Interprète Alain Bashung
Auteur Alain Bashung
Sortie en France 21/10/2002
Sortie Mondiale
21/10/2002

Liste des plages
1- Tel -
2- Faites Monter -
3- Je Me Dore -
4- Mes Bras -
5- La Ficelle -
6- Noir De Monde -
7- L'irréel -
8- Jamais D'autre Que Toi -
9- Est-ce Aimer -
10- Le Dimanche à Tchernobyl -
11- Dans La Foulée -
12- Faisons Envie -
13- L'imprudence -




 

L'imprudence
 
Une belle imperfection
 

05/01/2003

Dire que ce nouvel album de Bashung était attendu comme le Messie relève de l’euphémisme. Après le coup de génie de « Fantaisie Militaire », véritable tournant dans une discographie assez inégale, le cow-boy mélancolique le plus populaire de France se devait d’être à la hauteur. Pari à moitié tenu, si l’on veut être tout à fait honnête. Le consensus critique à la sortie de « L’imprudence » semble plus saluer la carrière singulière de Bashung que ce disque lui-même.

Une belle imperfection

« Fantaisie Militaire » avait porté Bashung sur des hauteurs peu fréquentées par la variété d’ici. Ce disque lumineux, écrit et réalisé dans le spleen le plus sombre, constituait un miracle d’équilibre et d’émotion retenue. « L’imprudence », à l’image de la pochette, semble, lui, ployer sous une surcharge d’obscurité, qui, par moments, semble plus artificielle que sincère. Entendons nous bien, ce disque vaut largement le détour et recèle bien des qualités. Pour le décrire d’une formule, par définition, un peu rapide, disons que si « Fantaisie Militaire » représentait la parfaite quadrature du cercle, « L’imprudence » est un album d’une belle imperfection. Ce n’est pas rien dans un contexte où beaucoup de disques ne sont, purement et simplement, rien.
Ainsi des titres particulièrement enlevés (on pense notamment aux magnifiques « Je me dore » ou « Dans la foulée ») côtoient des morceaux plus plombés, qui peinent à égaler l’inspiration des meilleures chansons de Bashung. On regrette que l’aigle altier et souverain vole parfois en rase-mottes.

Des textes superbes

Les textes eux demeurent superbes, énigmatiques jusqu’à l’opacité, pleins d’une poésie ample, où chacun peut nicher ses obsessions . Ils déclinent toujours les thèmes de la geste amoureuse et des tourments sentimentaux.
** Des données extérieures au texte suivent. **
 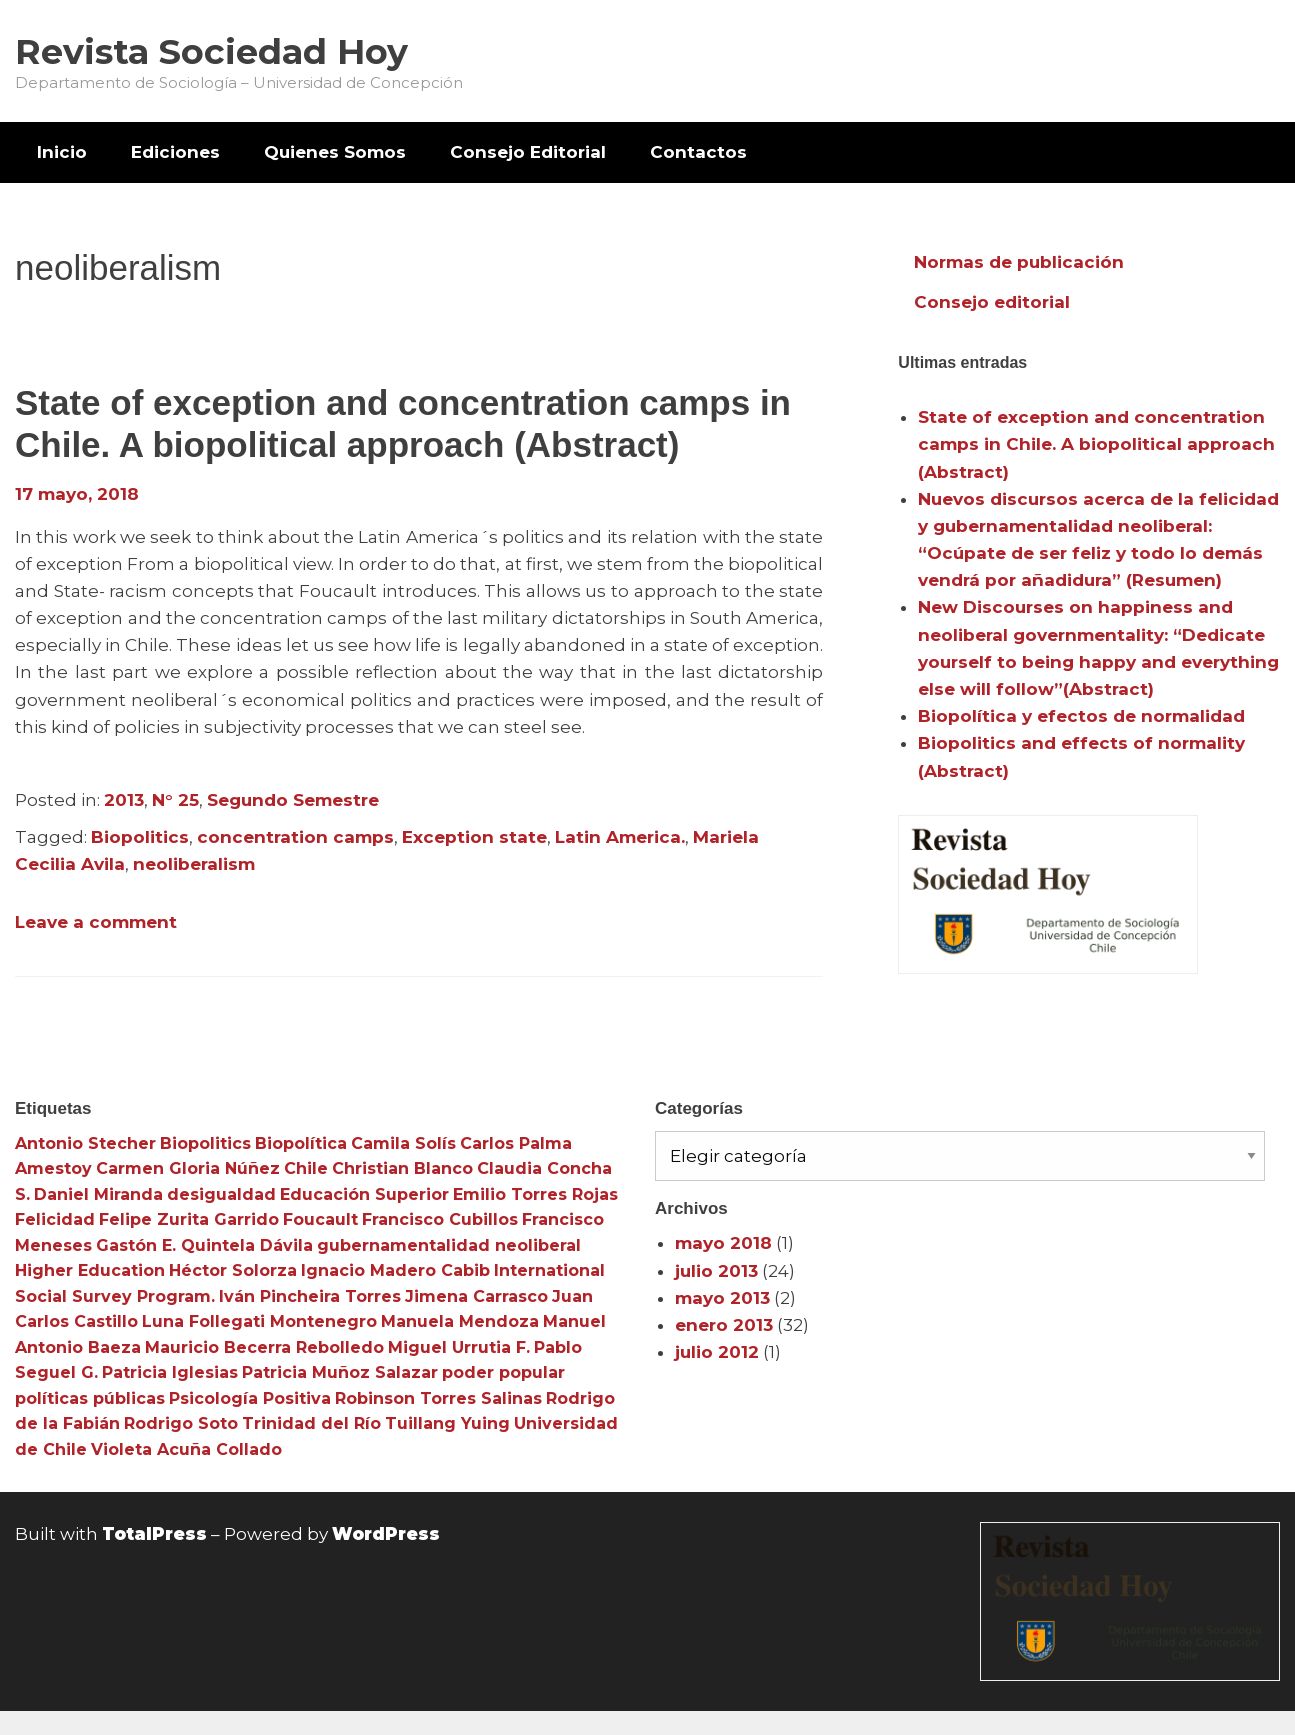 I want to click on Patricia Iglesias [Patricia Iglesias (3 elementos)], so click(x=170, y=1372).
Si cette fois, on dénote quelques références explicites à des éléments plus factuels (inondations de la Somme, fuite olympique de Marie-José Pérec, drame des habitants de Tchernobyl) jamais Bashung ne tombe dans la lourde moralisation mais au contraire, intègre ces données à son univers pour les éclairer à l’aune de ses propres névroses.
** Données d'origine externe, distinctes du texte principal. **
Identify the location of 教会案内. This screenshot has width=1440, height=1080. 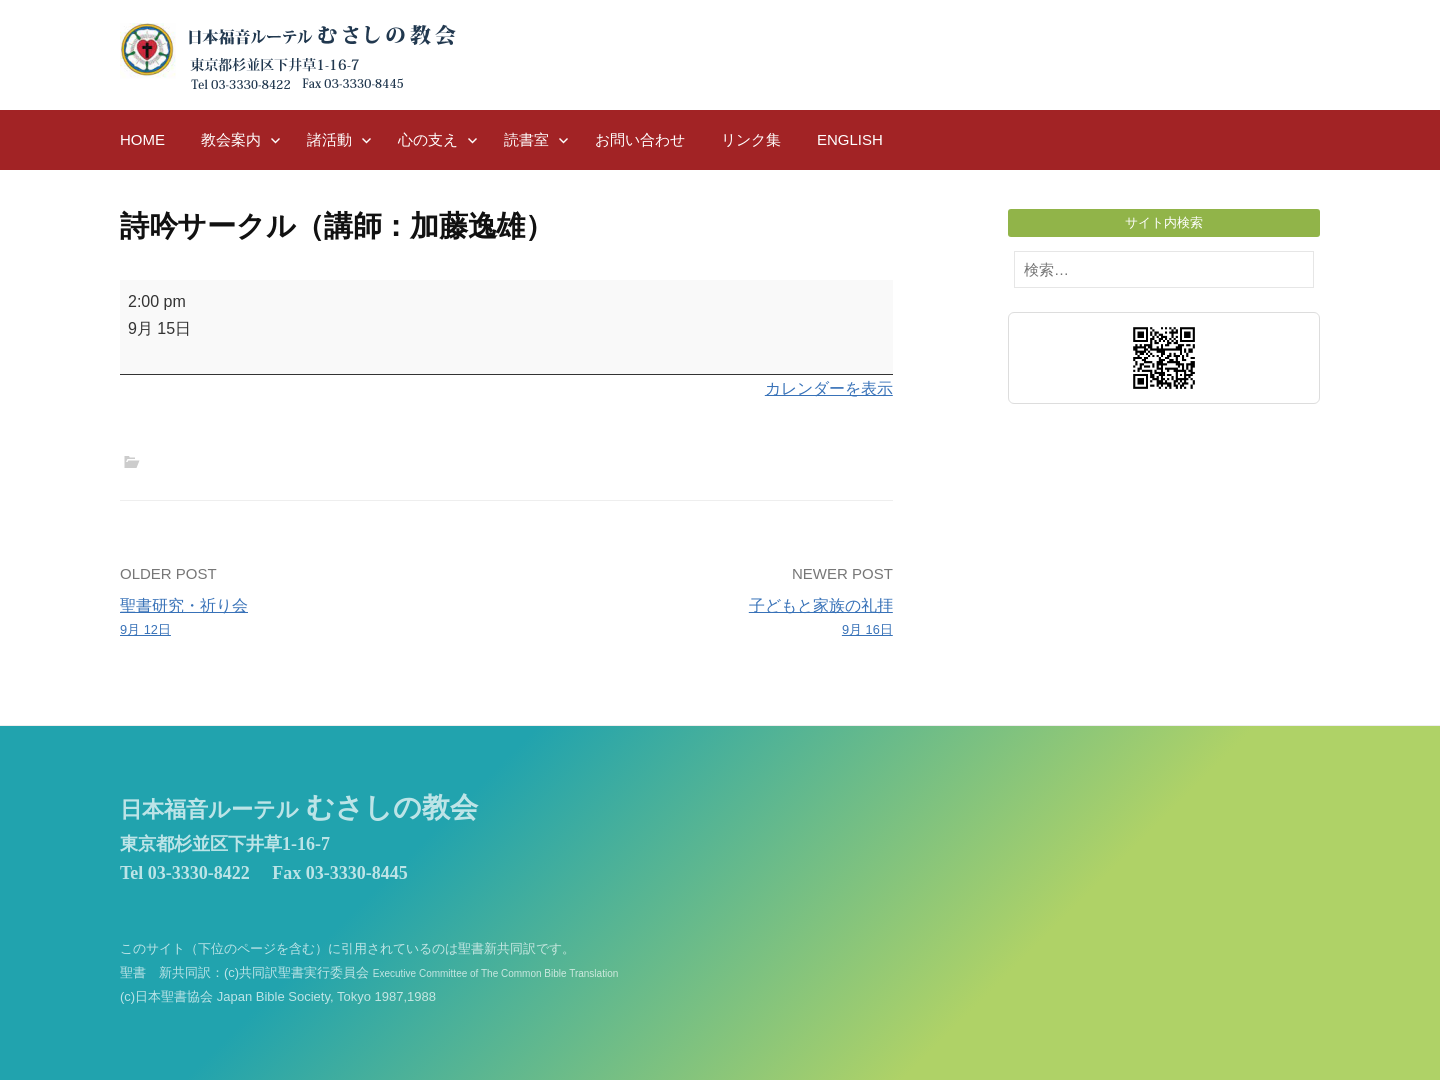 (231, 139).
Bref, sans être le chef d’œuvre espéré après presque cinq années d’attente, sans être le monument que la presse érige depuis sa sortie, « L’imprudence » s’avère être un disque plutôt réussi de Alain Bashung, ce qui suffit à en faire un remarquable album. On attend donc avec encore plus d’impatience sa transposition scénique, promise pour les prochains mois.